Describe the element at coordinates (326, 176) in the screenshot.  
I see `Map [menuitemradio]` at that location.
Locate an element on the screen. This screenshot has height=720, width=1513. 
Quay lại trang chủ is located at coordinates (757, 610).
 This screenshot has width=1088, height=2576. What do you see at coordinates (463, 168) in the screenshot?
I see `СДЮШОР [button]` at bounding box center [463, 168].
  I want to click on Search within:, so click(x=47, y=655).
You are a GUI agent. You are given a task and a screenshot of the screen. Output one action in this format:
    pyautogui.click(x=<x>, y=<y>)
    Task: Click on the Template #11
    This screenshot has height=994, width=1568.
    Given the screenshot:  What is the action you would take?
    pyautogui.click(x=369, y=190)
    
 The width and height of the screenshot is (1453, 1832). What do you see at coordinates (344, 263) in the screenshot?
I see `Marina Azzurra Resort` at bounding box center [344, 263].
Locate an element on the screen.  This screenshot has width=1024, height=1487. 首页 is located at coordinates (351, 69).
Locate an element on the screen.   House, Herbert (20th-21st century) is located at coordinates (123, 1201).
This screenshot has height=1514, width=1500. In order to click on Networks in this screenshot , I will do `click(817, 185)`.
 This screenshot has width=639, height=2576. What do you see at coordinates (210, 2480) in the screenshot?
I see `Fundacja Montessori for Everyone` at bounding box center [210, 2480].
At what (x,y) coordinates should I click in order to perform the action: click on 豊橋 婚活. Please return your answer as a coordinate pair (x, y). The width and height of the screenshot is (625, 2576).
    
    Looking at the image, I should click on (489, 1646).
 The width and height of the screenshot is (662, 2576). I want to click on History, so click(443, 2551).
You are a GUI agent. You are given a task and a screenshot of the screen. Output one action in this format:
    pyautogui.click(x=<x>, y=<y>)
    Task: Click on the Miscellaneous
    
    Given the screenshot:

PROBLEM TO WORK ON »
Output the records above precisely.

RESULT FOR THIS EXERCISE »
Describe the element at coordinates (326, 176) in the screenshot.  
I see `Map [menuitemradio]` at that location.
Locate an element on the screen. This screenshot has height=720, width=1513. 
Quay lại trang chủ is located at coordinates (757, 610).
 This screenshot has width=1088, height=2576. What do you see at coordinates (463, 168) in the screenshot?
I see `СДЮШОР [button]` at bounding box center [463, 168].
  I want to click on Search within:, so click(x=47, y=655).
You are a GUI agent. You are given a task and a screenshot of the screen. Output one action in this format:
    pyautogui.click(x=<x>, y=<y>)
    Task: Click on the Template #11
    This screenshot has height=994, width=1568.
    Given the screenshot:  What is the action you would take?
    pyautogui.click(x=369, y=190)
    
 The width and height of the screenshot is (1453, 1832). What do you see at coordinates (344, 263) in the screenshot?
I see `Marina Azzurra Resort` at bounding box center [344, 263].
Locate an element on the screen.  This screenshot has width=1024, height=1487. 首页 is located at coordinates (351, 69).
Locate an element on the screen.   House, Herbert (20th-21st century) is located at coordinates (123, 1201).
This screenshot has height=1514, width=1500. In order to click on Networks in this screenshot , I will do `click(817, 185)`.
 This screenshot has width=639, height=2576. What do you see at coordinates (210, 2480) in the screenshot?
I see `Fundacja Montessori for Everyone` at bounding box center [210, 2480].
At what (x,y) coordinates should I click in order to perform the action: click on 豊橋 婚活. Please return your answer as a coordinate pair (x, y). The width and height of the screenshot is (625, 2576).
    
    Looking at the image, I should click on (489, 1646).
 The width and height of the screenshot is (662, 2576). I want to click on History, so click(443, 2551).
You are a GUI agent. You are given a task and a screenshot of the screen. Output one action in this format:
    pyautogui.click(x=<x>, y=<y>)
    Task: Click on the Miscellaneous
    
    Given the screenshot:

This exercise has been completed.